= Charles L. Tutt III =

Charles Leaming Tutt III (January 16, 1911 - November 3, 1993) was an American engineer and educator. A member of a prominent Colorado Springs family, he was active in the city's civic life following his retirement.

== Life and career ==
Charles Leaming Tutt III was born on January 16, 1911, in Coronado, California and later lived in Colorado Springs as a youth. He was the eldest son of Charles L. Tutt, Jr., his grandfather Charles L. Tutt, Sr. was a notable businessman and miner. He had two brothers, William Thayer, and Russell Thayer, as well as a sister, Josephine Thayer Tutt. He attended high school at The Thacher School in Ojai, California. He then studied engineering at Princeton University, where he was awarded a B.S.E. in 1933 and an M.E. in 1934. He was a member of the Princeton Charter Club.

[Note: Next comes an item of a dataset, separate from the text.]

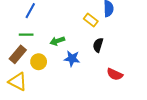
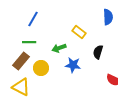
yellow rectangle: (91, 20) -> (79, 32), moved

Tutt spent most of his career with General Motors in Flint, Michigan. He first worked at GM's Buick division for six years, where he helped design predecessors to Buick's Dynaflow transmission.

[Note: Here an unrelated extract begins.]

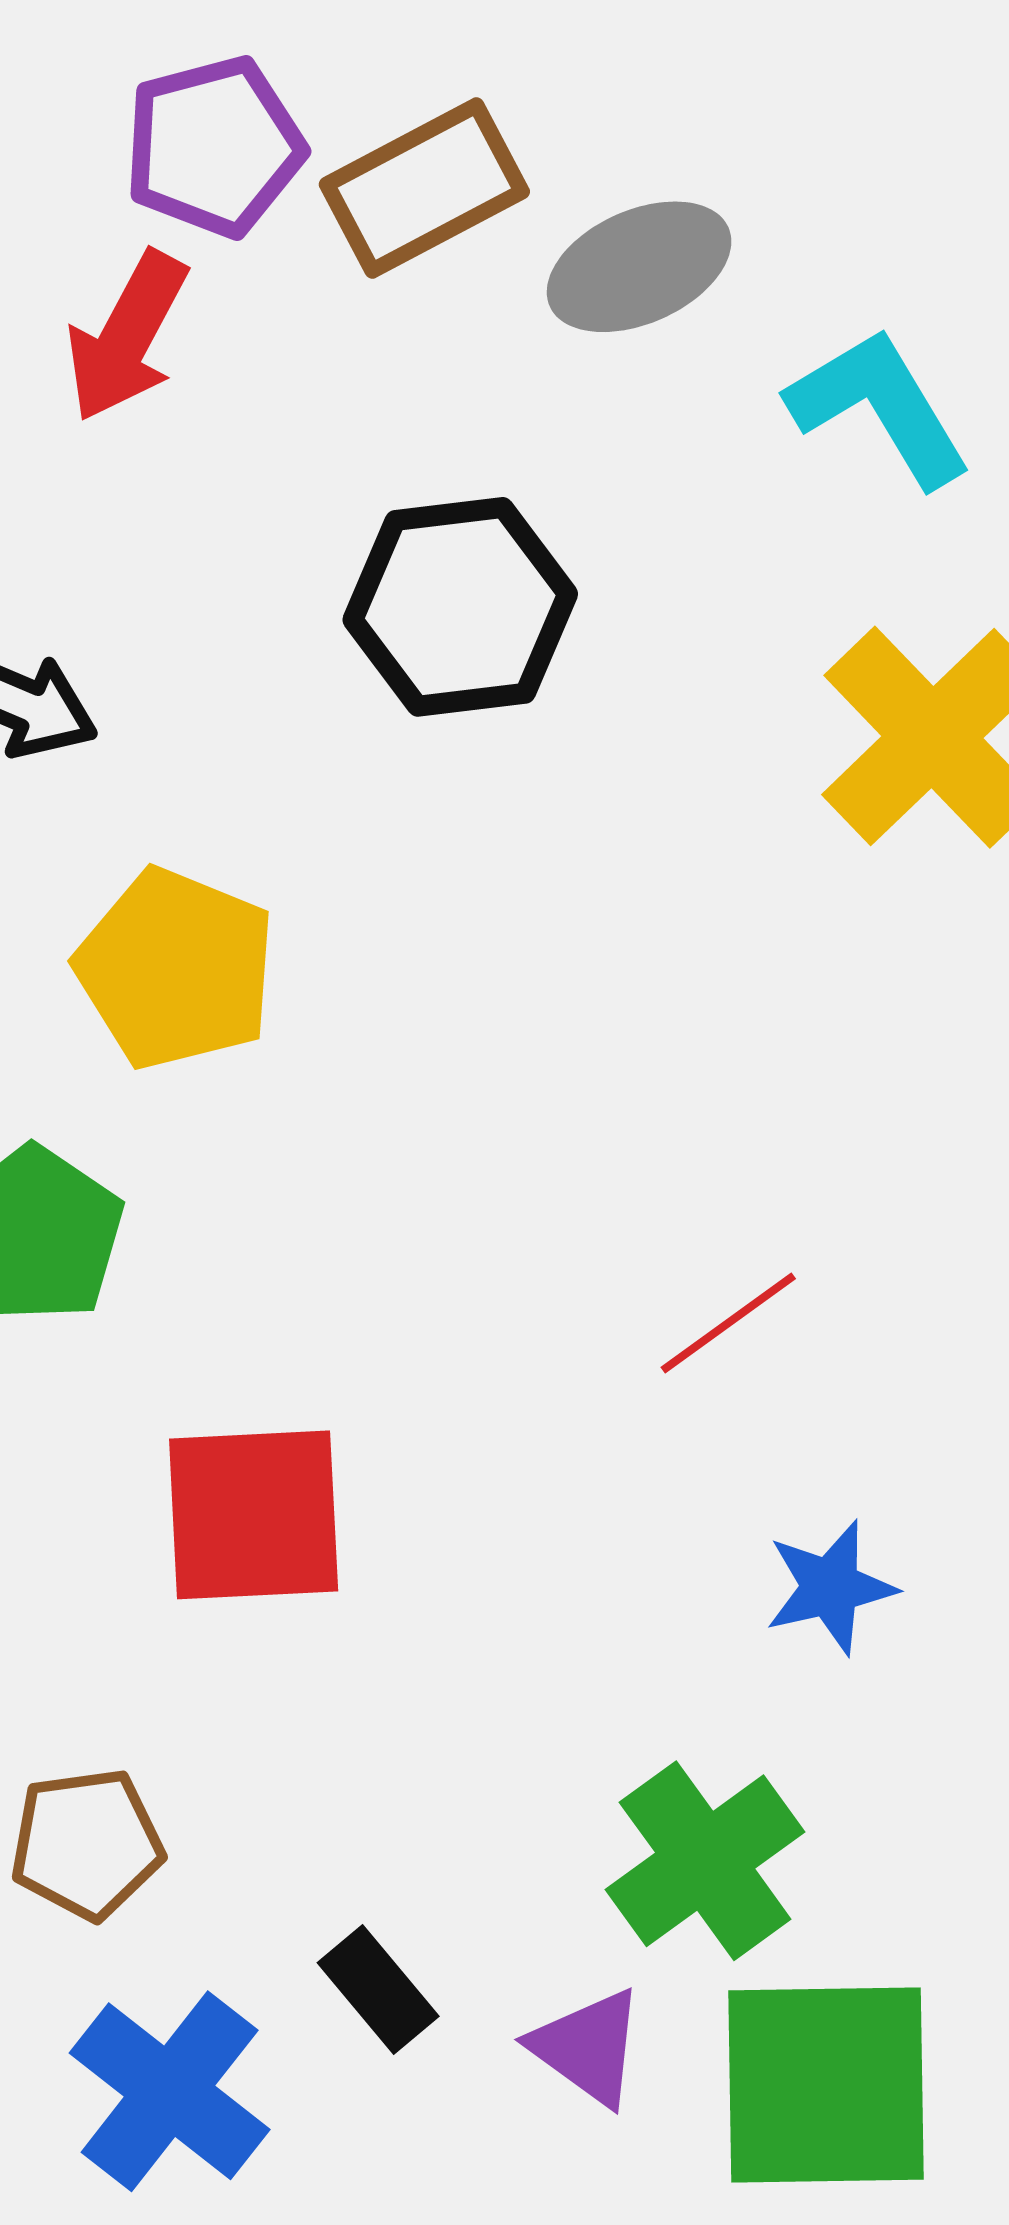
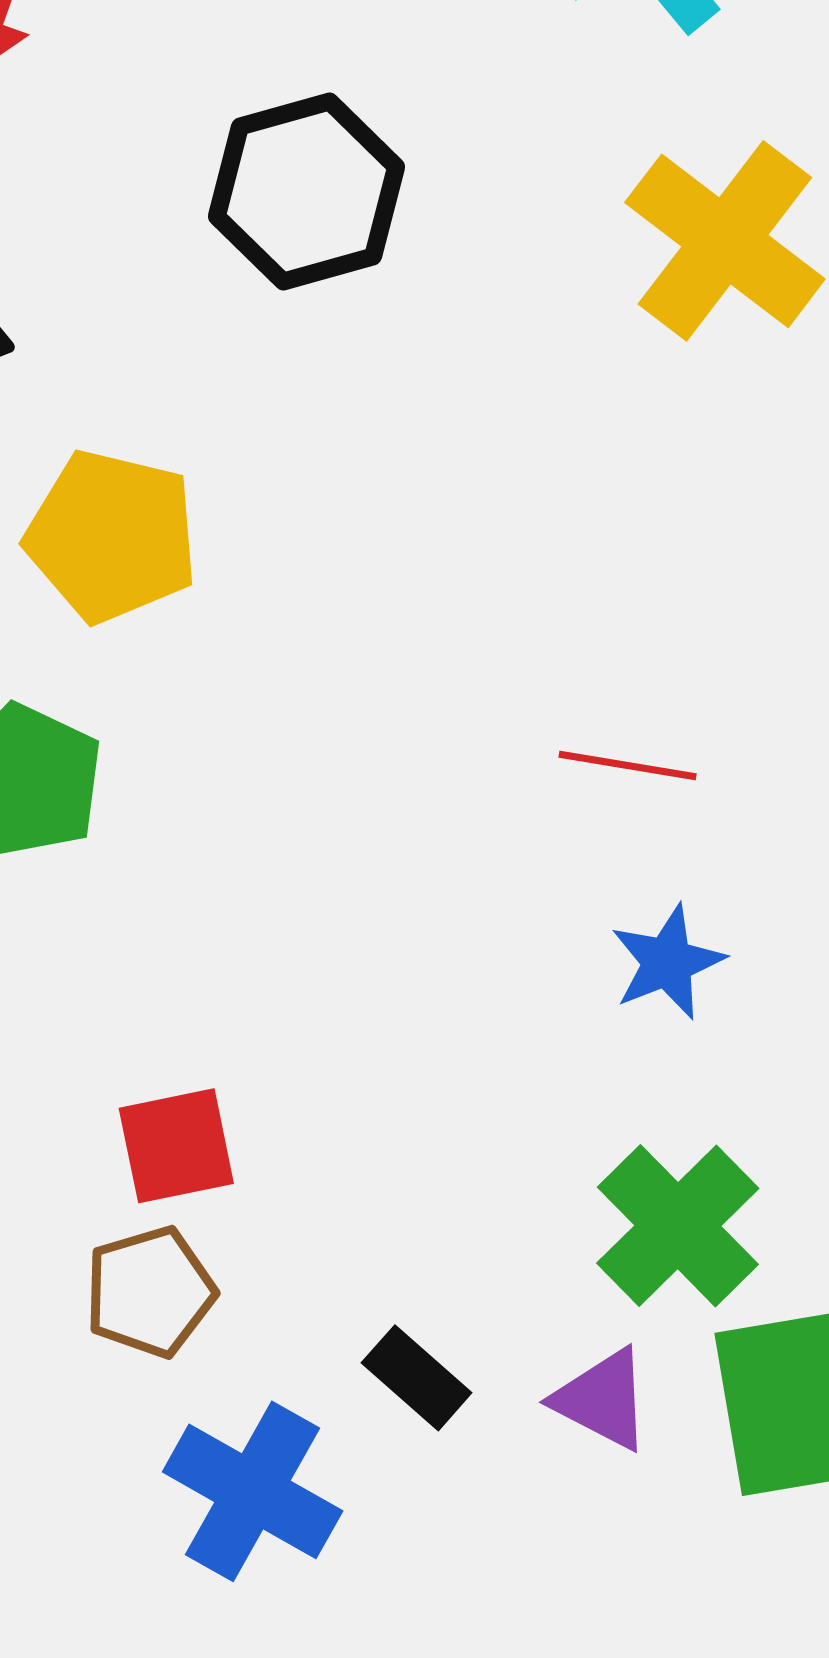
red line: (728, 1323) -> (628, 765), turned 54
red square: (254, 1515) -> (176, 1146), moved, size x0.7
blue star: (830, 1587) -> (667, 962), moved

After working at Buick, he became an assistant professor of mechanical engineering at Princeton University. He returned to GM in 1946 and became dean of the General Motors Institute, an engineering school in 1960. When he retired, he moved back to Colorado Springs.

He and his father's friend, Spencer Penrose, were the co-owners of The Broadmoor hotel and resort in Colorado Springs. When Penrose died in 1939, his father Tutt became president of the resort hotel and one of four trustees of the El Pomar Foundation.

Tutt was active in the engineering profession, serving as president of the American Society of Mechanical Engineers from 1975 to 1976. He received an honorary doctorate from Norwich University, where he served as a trustee.

In 1933, Tutt married Pauline Barbara Shaffer. They had two sons and she died in 1981. In 1982, Tutt married Mildred Dailey LeMieux, with whom he had two stepdaughters.

Tutt died in November 3, 1993 in Colorado Springs.